··· DATA LISTING

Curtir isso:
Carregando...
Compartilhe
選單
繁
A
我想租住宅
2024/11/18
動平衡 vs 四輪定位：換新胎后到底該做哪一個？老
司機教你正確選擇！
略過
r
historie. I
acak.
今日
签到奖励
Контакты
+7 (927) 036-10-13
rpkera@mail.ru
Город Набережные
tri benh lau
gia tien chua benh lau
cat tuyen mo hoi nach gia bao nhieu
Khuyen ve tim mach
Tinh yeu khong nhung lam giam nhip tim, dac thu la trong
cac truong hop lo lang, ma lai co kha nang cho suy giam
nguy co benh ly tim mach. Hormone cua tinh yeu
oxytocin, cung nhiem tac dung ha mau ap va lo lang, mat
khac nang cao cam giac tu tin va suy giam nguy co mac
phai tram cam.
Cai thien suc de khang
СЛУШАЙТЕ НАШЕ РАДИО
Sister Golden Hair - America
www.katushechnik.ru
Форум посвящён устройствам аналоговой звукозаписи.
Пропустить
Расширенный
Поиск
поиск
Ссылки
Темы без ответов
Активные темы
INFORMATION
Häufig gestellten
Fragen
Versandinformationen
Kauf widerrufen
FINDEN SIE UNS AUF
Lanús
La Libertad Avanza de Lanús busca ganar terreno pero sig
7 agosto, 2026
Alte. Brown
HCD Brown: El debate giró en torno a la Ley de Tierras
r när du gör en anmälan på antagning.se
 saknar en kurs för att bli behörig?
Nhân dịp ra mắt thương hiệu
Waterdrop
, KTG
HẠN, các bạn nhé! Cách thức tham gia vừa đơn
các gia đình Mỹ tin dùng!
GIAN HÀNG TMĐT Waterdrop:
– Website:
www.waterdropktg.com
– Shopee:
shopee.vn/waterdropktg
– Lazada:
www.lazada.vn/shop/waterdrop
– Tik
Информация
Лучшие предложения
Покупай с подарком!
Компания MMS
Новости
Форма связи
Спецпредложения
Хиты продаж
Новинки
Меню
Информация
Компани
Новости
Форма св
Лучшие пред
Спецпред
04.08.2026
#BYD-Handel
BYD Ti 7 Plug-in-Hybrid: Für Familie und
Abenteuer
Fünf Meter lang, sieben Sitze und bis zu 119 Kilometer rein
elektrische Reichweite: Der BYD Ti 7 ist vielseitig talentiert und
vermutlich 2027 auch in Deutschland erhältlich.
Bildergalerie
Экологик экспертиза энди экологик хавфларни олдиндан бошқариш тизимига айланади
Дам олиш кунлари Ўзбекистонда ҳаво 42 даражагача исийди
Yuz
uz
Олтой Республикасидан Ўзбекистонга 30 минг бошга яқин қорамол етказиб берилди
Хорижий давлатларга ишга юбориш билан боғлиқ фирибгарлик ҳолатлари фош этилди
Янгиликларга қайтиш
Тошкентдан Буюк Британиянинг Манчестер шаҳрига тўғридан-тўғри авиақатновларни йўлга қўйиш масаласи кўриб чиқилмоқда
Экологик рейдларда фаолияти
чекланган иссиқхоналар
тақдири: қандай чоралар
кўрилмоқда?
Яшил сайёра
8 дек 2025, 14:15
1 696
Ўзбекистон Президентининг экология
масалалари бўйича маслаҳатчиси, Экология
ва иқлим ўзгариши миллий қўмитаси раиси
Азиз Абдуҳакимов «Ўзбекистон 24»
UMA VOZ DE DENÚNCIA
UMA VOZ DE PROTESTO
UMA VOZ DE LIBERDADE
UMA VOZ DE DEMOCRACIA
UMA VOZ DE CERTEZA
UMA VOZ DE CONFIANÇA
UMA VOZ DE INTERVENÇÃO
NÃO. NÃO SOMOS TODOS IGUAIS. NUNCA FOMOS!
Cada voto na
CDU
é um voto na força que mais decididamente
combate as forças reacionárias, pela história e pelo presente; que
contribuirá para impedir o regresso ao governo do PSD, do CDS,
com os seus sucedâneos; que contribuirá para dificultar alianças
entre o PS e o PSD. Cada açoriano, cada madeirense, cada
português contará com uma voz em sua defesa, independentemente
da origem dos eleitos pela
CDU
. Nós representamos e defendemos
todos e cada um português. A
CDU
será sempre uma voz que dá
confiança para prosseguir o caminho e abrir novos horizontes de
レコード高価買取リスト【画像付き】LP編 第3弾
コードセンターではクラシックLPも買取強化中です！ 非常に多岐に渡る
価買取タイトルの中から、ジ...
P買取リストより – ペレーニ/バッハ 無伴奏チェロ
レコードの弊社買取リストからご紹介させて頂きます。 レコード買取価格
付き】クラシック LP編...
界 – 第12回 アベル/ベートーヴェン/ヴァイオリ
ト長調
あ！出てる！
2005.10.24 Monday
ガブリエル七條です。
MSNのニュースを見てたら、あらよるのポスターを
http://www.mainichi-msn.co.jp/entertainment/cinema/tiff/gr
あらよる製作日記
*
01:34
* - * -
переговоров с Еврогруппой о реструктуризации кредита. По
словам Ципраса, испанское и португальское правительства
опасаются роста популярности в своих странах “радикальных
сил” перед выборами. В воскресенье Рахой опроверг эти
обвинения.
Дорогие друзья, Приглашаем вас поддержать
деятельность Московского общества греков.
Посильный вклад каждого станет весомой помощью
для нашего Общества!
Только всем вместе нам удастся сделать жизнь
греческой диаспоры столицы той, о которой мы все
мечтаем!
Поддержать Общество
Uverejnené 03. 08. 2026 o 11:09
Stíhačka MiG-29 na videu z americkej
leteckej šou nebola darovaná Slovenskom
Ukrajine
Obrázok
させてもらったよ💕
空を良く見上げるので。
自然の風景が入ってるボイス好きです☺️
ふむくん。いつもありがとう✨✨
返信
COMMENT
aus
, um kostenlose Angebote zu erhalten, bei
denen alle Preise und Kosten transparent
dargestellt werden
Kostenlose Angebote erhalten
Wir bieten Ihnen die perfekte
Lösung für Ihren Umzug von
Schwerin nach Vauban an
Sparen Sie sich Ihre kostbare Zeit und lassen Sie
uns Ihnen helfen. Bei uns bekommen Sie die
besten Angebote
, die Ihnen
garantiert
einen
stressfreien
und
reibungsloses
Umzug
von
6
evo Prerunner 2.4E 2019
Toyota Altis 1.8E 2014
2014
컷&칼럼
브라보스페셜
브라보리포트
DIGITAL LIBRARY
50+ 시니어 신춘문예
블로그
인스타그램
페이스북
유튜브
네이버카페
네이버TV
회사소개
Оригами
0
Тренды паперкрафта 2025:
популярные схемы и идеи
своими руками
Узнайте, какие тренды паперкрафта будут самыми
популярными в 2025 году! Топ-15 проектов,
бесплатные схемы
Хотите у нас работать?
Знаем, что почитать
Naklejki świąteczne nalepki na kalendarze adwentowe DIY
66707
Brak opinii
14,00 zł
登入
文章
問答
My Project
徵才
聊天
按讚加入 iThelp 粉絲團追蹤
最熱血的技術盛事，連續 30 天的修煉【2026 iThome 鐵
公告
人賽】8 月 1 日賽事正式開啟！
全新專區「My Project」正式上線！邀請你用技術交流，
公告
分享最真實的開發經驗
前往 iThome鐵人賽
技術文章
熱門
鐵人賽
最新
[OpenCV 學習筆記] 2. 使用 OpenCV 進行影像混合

······

- WHAT THE TASK ASKS: Please print the listing exactly, keeping each line as it is.

- WRITTEN RESPONSE:
Curtir isso:
Carregando...
Compartilhe
選單
繁
A
我想租住宅
2024/11/18
動平衡 vs 四輪定位：換新胎后到底該做哪一個？老
司機教你正確選擇！
略過
r
historie. I
acak.
今日
签到奖励
Контакты
+7 (927) 036-10-13
rpkera@mail.ru
Город Набережные
tri benh lau
gia tien chua benh lau
cat tuyen mo hoi nach gia bao nhieu
Khuyen ve tim mach
Tinh yeu khong nhung lam giam nhip tim, dac thu la trong
cac truong hop lo lang, ma lai co kha nang cho suy giam
nguy co benh ly tim mach. Hormone cua tinh yeu
oxytocin, cung nhiem tac dung ha mau ap va lo lang, mat
khac nang cao cam giac tu tin va suy giam nguy co mac
phai tram cam.
Cai thien suc de khang
СЛУШАЙТЕ НАШЕ РАДИО
Sister Golden Hair - America
www.katushechnik.ru
Форум посвящён устройствам аналоговой звукозаписи.
Пропустить
Расширенный
Поиск
поиск
Ссылки
Темы без ответов
Активные темы
INFORMATION
Häufig gestellten
Fragen
Versandinformationen
Kauf widerrufen
FINDEN SIE UNS AUF
Lanús
La Libertad Avanza de Lanús busca ganar terreno pero sig
7 agosto, 2026
Alte. Brown
HCD Brown: El debate giró en torno a la Ley de Tierras
r när du gör en anmälan på antagning.se
 saknar en kurs för att bli behörig?
Nhân dịp ra mắt thương hiệu
Waterdrop
, KTG
HẠN, các bạn nhé! Cách thức tham gia vừa đơn
các gia đình Mỹ tin dùng!
GIAN HÀNG TMĐT Waterdrop:
– Website:
www.waterdropktg.com
– Shopee:
shopee.vn/waterdropktg
– Lazada:
www.lazada.vn/shop/waterdrop
– Tik
Информация
Лучшие предложения
Покупай с подарком!
Компания MMS
Новости
Форма связи
Спецпредложения
Хиты продаж
Новинки
Меню
Информация
Компани
Новости
Форма св
Лучшие пред
Спецпред
04.08.2026
#BYD-Handel
BYD Ti 7 Plug-in-Hybrid: Für Familie und
Abenteuer
Fünf Meter lang, sieben Sitze und bis zu 119 Kilometer rein
elektrische Reichweite: Der BYD Ti 7 ist vielseitig talentiert und
vermutlich 2027 auch in Deutschland erhältlich.
Bildergalerie
Экологик экспертиза энди экологик хавфларни олдиндан бошқариш тизимига айланади
Дам олиш кунлари Ўзбекистонда ҳаво 42 даражагача исийди
Yuz
uz
Олтой Республикасидан Ўзбекистонга 30 минг бошга яқин қорамол етказиб берилди
Хорижий давлатларга ишга юбориш билан боғлиқ фирибгарлик ҳолатлари фош этилди
Янгиликларга қайтиш
Тошкентдан Буюк Британиянинг Манчестер шаҳрига тўғридан-тўғри авиақатновларни йўлга қўйиш масаласи кўриб чиқилмоқда
Экологик рейдларда фаолияти
чекланган иссиқхоналар
тақдири: қандай чоралар
кўрилмоқда?
Яшил сайёра
8 дек 2025, 14:15
1 696
Ўзбекистон Президентининг экология
масалалари бўйича маслаҳатчиси, Экология
ва иқлим ўзгариши миллий қўмитаси раиси
Азиз Абдуҳакимов «Ўзбекистон 24»
UMA VOZ DE DENÚNCIA
UMA VOZ DE PROTESTO
UMA VOZ DE LIBERDADE
UMA VOZ DE DEMOCRACIA
UMA VOZ DE CERTEZA
UMA VOZ DE CONFIANÇA
UMA VOZ DE INTERVENÇÃO
NÃO. NÃO SOMOS TODOS IGUAIS. NUNCA FOMOS!
Cada voto na
CDU
é um voto na força que mais decididamente
combate as forças reacionárias, pela história e pelo presente; que
contribuirá para impedir o regresso ao governo do PSD, do CDS,
com os seus sucedâneos; que contribuirá para dificultar alianças
entre o PS e o PSD. Cada açoriano, cada madeirense, cada
português contará com uma voz em sua defesa, independentemente
da origem dos eleitos pela
CDU
. Nós representamos e defendemos
todos e cada um português. A
CDU
será sempre uma voz que dá
confiança para prosseguir o caminho e abrir novos horizontes de
レコード高価買取リスト【画像付き】LP編 第3弾
コードセンターではクラシックLPも買取強化中です！ 非常に多岐に渡る
価買取タイトルの中から、ジ...
P買取リストより – ペレーニ/バッハ 無伴奏チェロ
レコードの弊社買取リストからご紹介させて頂きます。 レコード買取価格
付き】クラシック LP編...
界 – 第12回 アベル/ベートーヴェン/ヴァイオリ
ト長調
あ！出てる！
2005.10.24 Monday
ガブリエル七條です。
MSNのニュースを見てたら、あらよるのポスターを
http://www.mainichi-msn.co.jp/entertainment/cinema/tiff/gr
あらよる製作日記
*
01:34
* - * -
переговоров с Еврогруппой о реструктуризации кредита. По
словам Ципраса, испанское и португальское правительства
опасаются роста популярности в своих странах “радикальных
сил” перед выборами. В воскресенье Рахой опроверг эти
обвинения.
Дорогие друзья, Приглашаем вас поддержать
деятельность Московского общества греков.
Посильный вклад каждого станет весомой помощью
для нашего Общества!
Только всем вместе нам удастся сделать жизнь
греческой диаспоры столицы той, о которой мы все
мечтаем!
Поддержать Общество
Uverejnené 03. 08. 2026 o 11:09
Stíhačka MiG-29 na videu z americkej
leteckej šou nebola darovaná Slovenskom
Ukrajine
Obrázok
させてもらったよ💕
空を良く見上げるので。
自然の風景が入ってるボイス好きです☺️
ふむくん。いつもありがとう✨✨
返信
COMMENT
aus
, um kostenlose Angebote zu erhalten, bei
denen alle Preise und Kosten transparent
dargestellt werden
Kostenlose Angebote erhalten
Wir bieten Ihnen die perfekte
Lösung für Ihren Umzug von
Schwerin nach Vauban an
Sparen Sie sich Ihre kostbare Zeit und lassen Sie
uns Ihnen helfen. Bei uns bekommen Sie die
besten Angebote
, die Ihnen
garantiert
einen
stressfreien
und
reibungsloses
Umzug
von
6
evo Prerunner 2.4E 2019
Toyota Altis 1.8E 2014
2014
컷&칼럼
브라보스페셜
브라보리포트
DIGITAL LIBRARY
50+ 시니어 신춘문예
블로그
인스타그램
페이스북
유튜브
네이버카페
네이버TV
회사소개
Оригами
0
Тренды паперкрафта 2025:
популярные схемы и идеи
своими руками
Узнайте, какие тренды паперкрафта будут самыми
популярными в 2025 году! Топ-15 проектов,
бесплатные схемы
Хотите у нас работать?
Знаем, что почитать
Naklejki świąteczne nalepki na kalendarze adwentowe DIY
66707
Brak opinii
14,00 zł
登入
文章
問答
My Project
徵才
聊天
按讚加入 iThelp 粉絲團追蹤
最熱血的技術盛事，連續 30 天的修煉【2026 iThome 鐵
公告
人賽】8 月 1 日賽事正式開啟！
全新專區「My Project」正式上線！邀請你用技術交流，
公告
分享最真實的開發經驗
前往 iThome鐵人賽
技術文章
熱門
鐵人賽
最新
[OpenCV 學習筆記] 2. 使用 OpenCV 進行影像混合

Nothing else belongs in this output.